Gründung des Mülheimer Sportbundes
„Wir leben heute in einem hochtechnisierten Zeitalter“, stellte 1969 der Stadtverband für Leibesübungen Mülheim an der Ruhr anlässlich seines 50-jährigen Bestehens fest. „Die Bewegungsarmut, die Zunahme der freien Zeit [und] die Vereinsamung des einzelnen Menschen in der Massengesellschaft“ würden ganz deutlich eines aufzeigen: „die Notwendigkeit regelmäßig betriebener Leibesübungen“.
Nun sind letztere inzwischen aus dem allgemeinen Sprachgebrauch verschwunden, doch ansonsten ist das Manifest in Zeiten von Fast Food und Smartphone aktuell wie nie. Ein Glück also, dass der Stadtverband – 1970 in Stadtsportbund Mülheim an der Ruhr (SSB) und 1996 schließlich in Mülheimer Sportbund (MSB) umbenannt – auch im neuen Jahrtausend so aktiv ist wie eh und je. Im November 2019 feiert er sein 100. Gründungsjubiläum.
Dabei waren die Anfänge bescheiden. Am 19. November 1919 trafen sich Vertreter der Mülheimer Sportvereine und -verbände sowie der Stadtverwaltung zur Gründungssitzung in der Gaststätte „Kaiser Friedrich“ in der Kaiserstraße. Treibende Kraft hinter der Versammlung war Martin Gerste, seines Zeichens städtischer Turn- und Spielinspektor. Bereits 1911 hatte Gerste die „Vaterländischen Festspiele“ ins Leben gerufen, einen Sportwettkampf für Mülheimer Jugendliche, der seither jährlich veranstaltet wurde und dessen Erfolg entscheidend zur Gründung des Stadtverbandes beitrug. Gerstes Wahl zum Vorsitzenden war bloße Formsache.
Von der Mülheimer Politik forderte der Stadtverband unter anderem die Einrichtung öffentlicher Sport- und Spielplätze sowie die Einführung von mindestens sechs Wochenstunden „Körperübung“ in der Schule. Außerdem, so die Teilnehmer der Gründungssitzung, müsse „vollständige Neutralität gegenüber partei- und kirchenpolitischer Strömung“ gewahrt bleiben, „um gedeihliche Arbeit zu ermöglichen“.
Die ersten Jahre des Verbandes waren geprägt von der schwierigen Anfangszeit der Weimarer Republik.
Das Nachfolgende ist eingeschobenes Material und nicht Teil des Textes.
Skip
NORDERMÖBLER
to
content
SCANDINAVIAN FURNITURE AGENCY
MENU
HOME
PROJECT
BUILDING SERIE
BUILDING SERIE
Trotzdem konnte 1924 mit dem Schwimmstadion in der Styrumer Ruhraue das seinerzeit größte Freibad Deutschlands eingeweiht werden. Ein Jahr später folgte unmittelbar angrenzend das Styrumer Stadion, das heutige Ruhrstadion, dessen Einweihungsfeier von 15.000 Zuschauern verfolgt wurde. Derweil wuchs der Stadtverband zusehends: 1928 gehörten ihm bereits 61 Vereine mit insgesamt ungefähr 7.500 Mitgliedern an, 1930 wurde erstmals die Grenze von 10.000 Mitgliedern überschritten.
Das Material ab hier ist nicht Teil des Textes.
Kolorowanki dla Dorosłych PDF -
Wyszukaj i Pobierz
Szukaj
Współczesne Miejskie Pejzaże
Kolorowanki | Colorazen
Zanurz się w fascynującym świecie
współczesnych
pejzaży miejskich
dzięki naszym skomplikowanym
Martin Gerste wurde inzwischen ob seines Engagements liebevoll „Mülheims Turnvater“ genannt. Die Machtübernahme der Nationalsozialisten setzte seinem sportlichen Erbe jedoch vorerst ein Ende. Im März 1933 wurde der Stadtverband für Leibesübungen aufgelöst, 1935 fanden letztmalig die Vaterländischen Festspiele statt. Spätestens mit der Bildung des Nationalsozialistischen Reichsbundes für Leibesübungen 1938 und den damit einhergehenden Repressalien auch auf kommunaler Ebene kam der unabhängig organisierte Sport in Mülheim vollständig zum Erliegen.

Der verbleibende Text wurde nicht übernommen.